Masowe zwolnienia w Microsofcie. Tysiące ludzi na bruku i… miliardy wpompowane w AI
Microsoft właśnie ogłosił kolejną falę cięć w swojej globalnej załodze. Tym razem z pracą może pożegnać się nawet 9 tysięcy osób. To już czwarty taki ruch firmy w 2025 roku. W maju zwolniono 6 tysięcy ludzi, a teraz – kolejne tysiące. Rzecznik Microsoftu tłumaczy, że „wciąż wdrażamy zmiany organizacyjne, które są konieczne, by jak najlepiej przygotować firmę do sukcesu w dynamicznie zmieniającym się rynku”. Jak to będzie po polsku? „Czyścimy teren przed inwestycjami w AI”.

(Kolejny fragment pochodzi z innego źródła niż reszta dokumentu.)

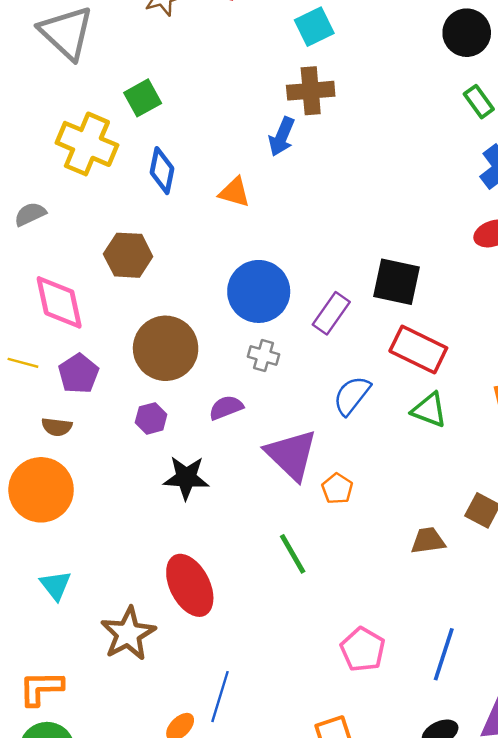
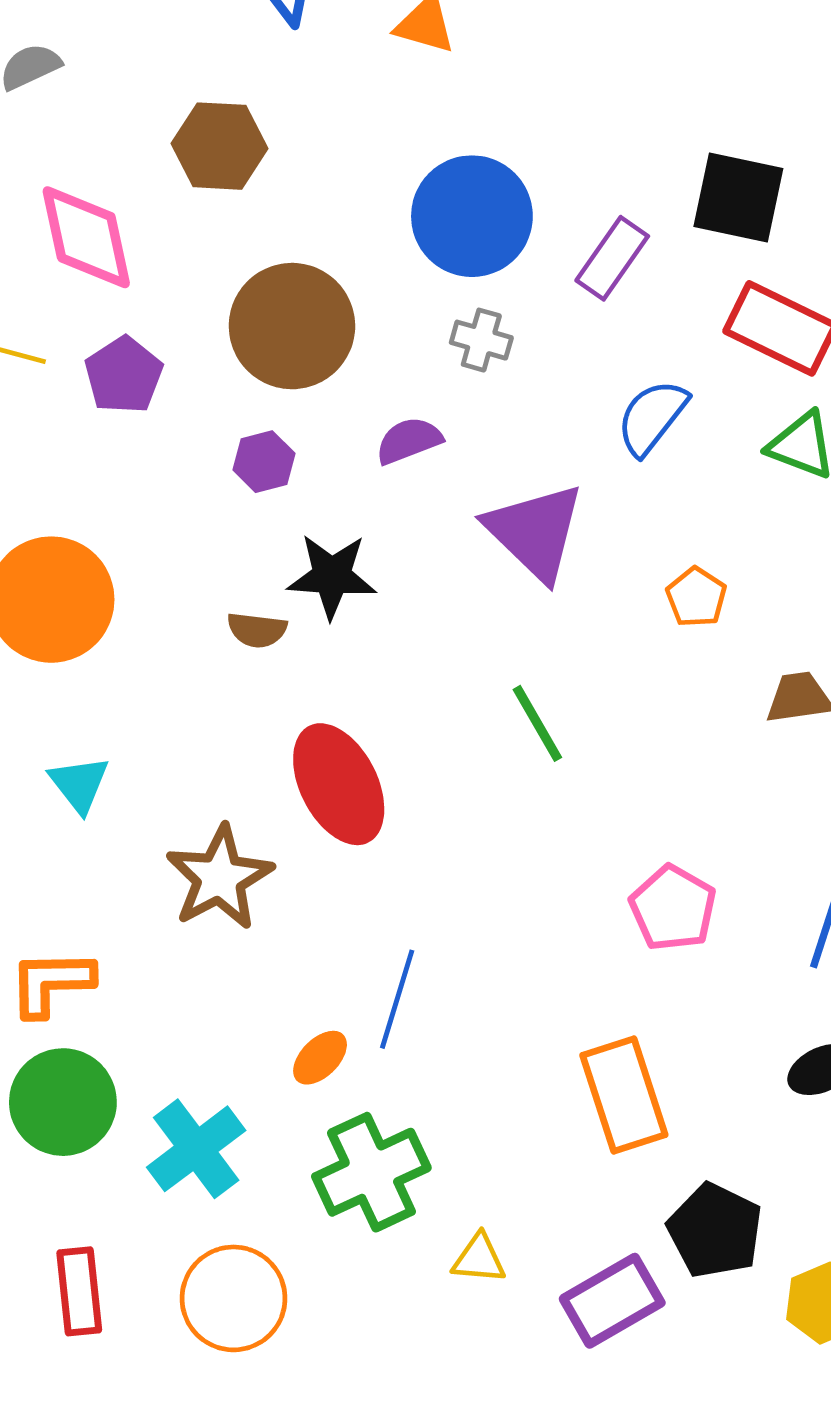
brown semicircle: (57, 427) -> (257, 630), moved
orange pentagon: (337, 489) -> (696, 597), moved

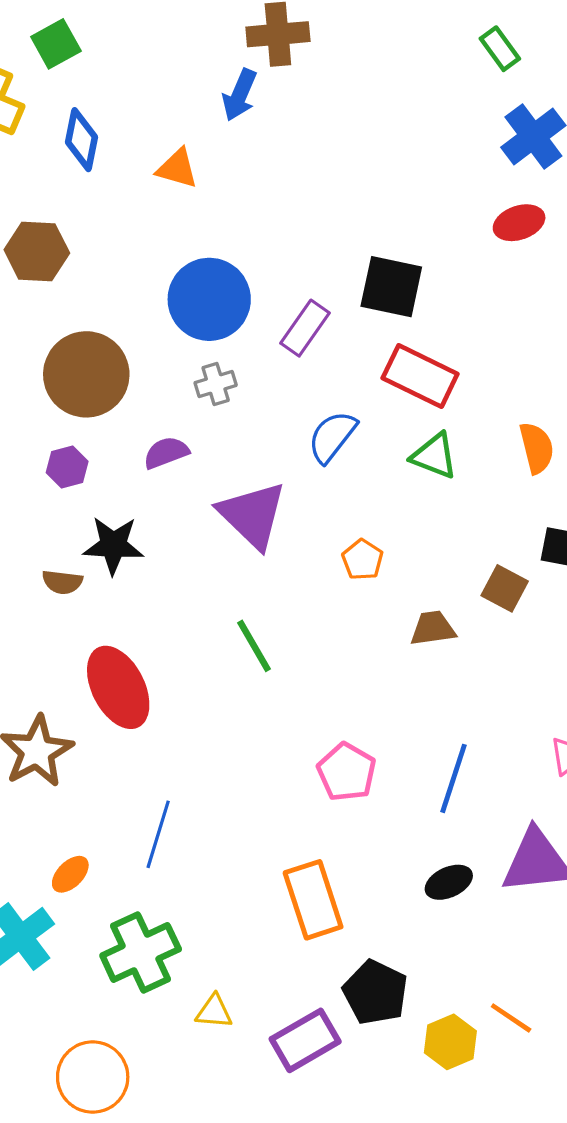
gray cross: (481, 340) -> (216, 384), turned -33
orange ellipse: (320, 1058) -> (70, 874), moved
orange circle: (234, 1298) -> (93, 1077), moved

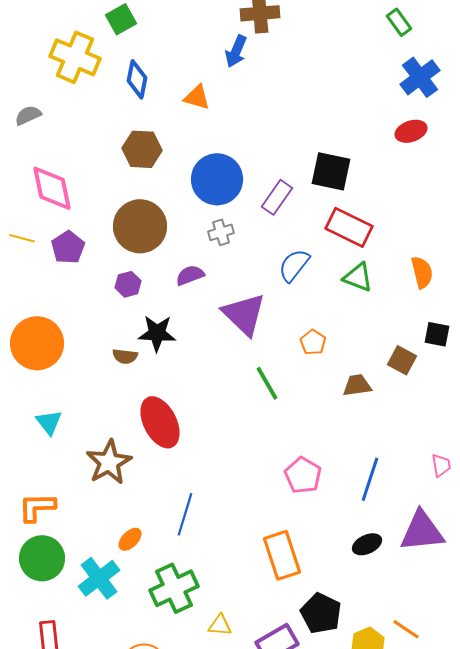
brown hexagon: (37, 251) -> (142, 149), moved
green line: (254, 646) -> (267, 383), moved

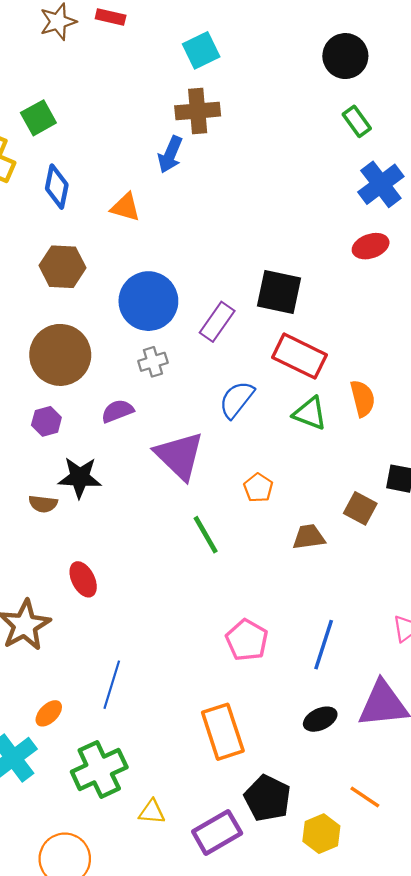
orange semicircle: (422, 272) -> (363, 398), moved
red ellipse: (160, 422) -> (83, 579), size x0.6
orange line: (406, 629) -> (365, 797), moved

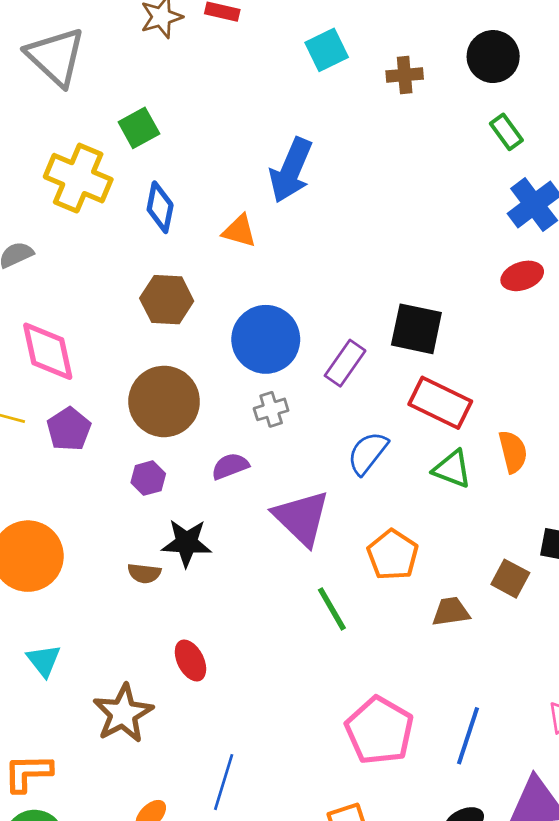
brown cross: (198, 111) -> (405, 75), moved, size x0.7
blue arrow: (170, 155) -> (291, 170), size x1.5
orange pentagon: (258, 488) -> (393, 555), size x1.5
pink pentagon: (247, 640) -> (379, 731), size x1.4

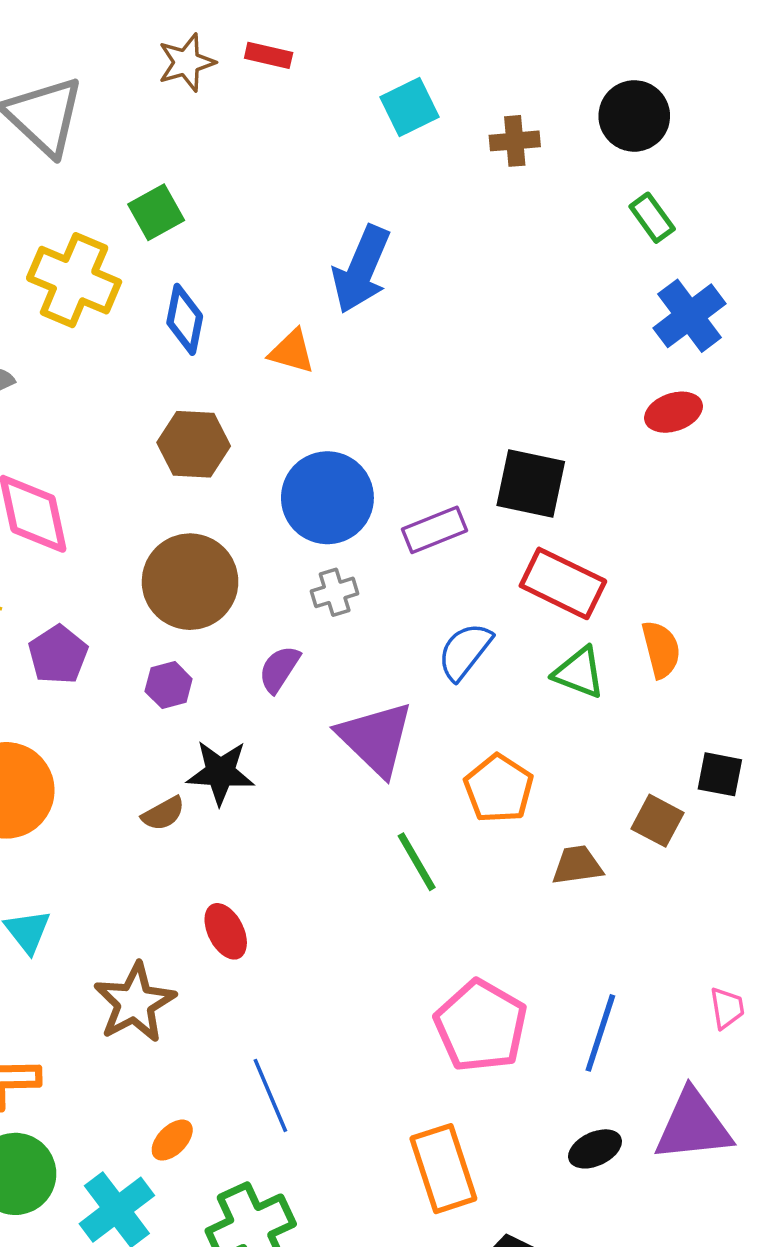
purple rectangle: (345, 363) -> (434, 530), turned 33
purple pentagon: (69, 429) -> (58, 655), moved
purple semicircle: (230, 466) -> (279, 669), turned -36
brown semicircle: (144, 573) -> (163, 814), turned -36
blue line: (224, 782) -> (270, 1095), turned -40

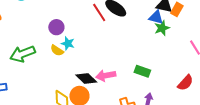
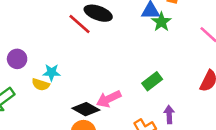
purple circle: (56, 27) -> (17, 59), moved
green rectangle: (142, 71) -> (152, 81), turned -42

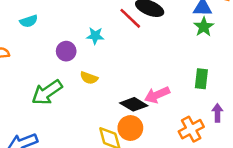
green star: (161, 22) -> (204, 27), moved
cyan star: (51, 72) -> (95, 36), moved
green rectangle: (152, 81) -> (201, 79), turned -48

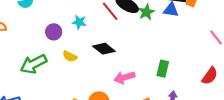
green star: (204, 27) -> (146, 12), moved
black diamond: (134, 104) -> (104, 49), moved

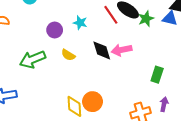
black diamond: (104, 49) -> (102, 50), turned 30
pink arrow: (124, 77) -> (122, 50), moved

Microsoft tnie etaty, ale inwestuje miliardy. Co się dzieje w gigancie z Redmond?
Firma nie podała dokładnie, które działy zostaną objęte redukcją, ale nieoficjalnie mówi się, że oberwać może m.in. dział Xboxa. Wiadomo natomiast, że ponad 800 etatów zniknie w Redmond i Bellevue, czyli w samym sercu działania giganta. Trzeba też pamiętać, że Microsoft to dziś ponad 228 tysięcy pracowników na całym świecie. Redukcja o 9 tysięcy to około 4% całości. Z jednej strony więc nie jest to katastrofa. Z drugiej, to kolejny sygnał, że nawet technologiczni tytani szukają oszczędności i nowych priorytetów.
Zwolnienia to jedna strona medalu. Druga – gigantyczne inwestycje w AI. Microsoft nie zamierza stać w miejscu, tylko ładuje aż 80 miliardów dolarów w centra danych, które mają napędzać rozwój sztucznej inteligencji. To nie są drobne zmiany. To przebudowa całej strategii działania.
Już w zeszłym roku firma zatrudniła Mustafę Suleymana, brytyjskiego pioniera AI, by stanął na czele nowej jednostki – Microsoft AI. Wiceprezes firmy powiedział ostatnio w rozmowie z BBC, że „kolejne pół wieku będzie w fundamentalny sposób zdefiniowane przez sztuczną inteligencję”. Ma to zmienić sposób, w jaki pracujemy i komunikujemy się ze sobą.
Cała para w sztuczną inteligencję
Microsoft mocno współpracuje też z OpenAI, czyli twórcami ChatGPT. Choć, jak donosi Bloomberg, ta współpraca nie zawsze układa się idealnie. Pojawiły się głosy, że Microsoft ma problem z przekonaniem firm do swojego „asystenta AI” o nazwie Copilot. Dlaczego? Bo – jak pisze Bloomberg – „wielu pracowników biurowych woli korzystać z ChatGPT” – pisze agencja.
A konkurencja nie śpi. Meta – właściciel Facebooka i Instagrama – podbiera talenty od innych firm i buduje własne laboratorium superinteligencji. Sam Mark Zuckerberg ma być osobiście zaangażowany w rekrutację. Nawet Sam Altman z OpenAI przyznał, że jego pracownicy dostają oferty po ponad 100 milionów dolarów „na dzień dobry”.
Wniosek? Sztuczna inteligencja zmienia nie tylko technologie, ale i strukturę zatrudnienia. A Microsoft – choć tnie etaty – wyraźnie stawia wszystko na jedną kartę. Czas pokaże, czy to dobra decyzja.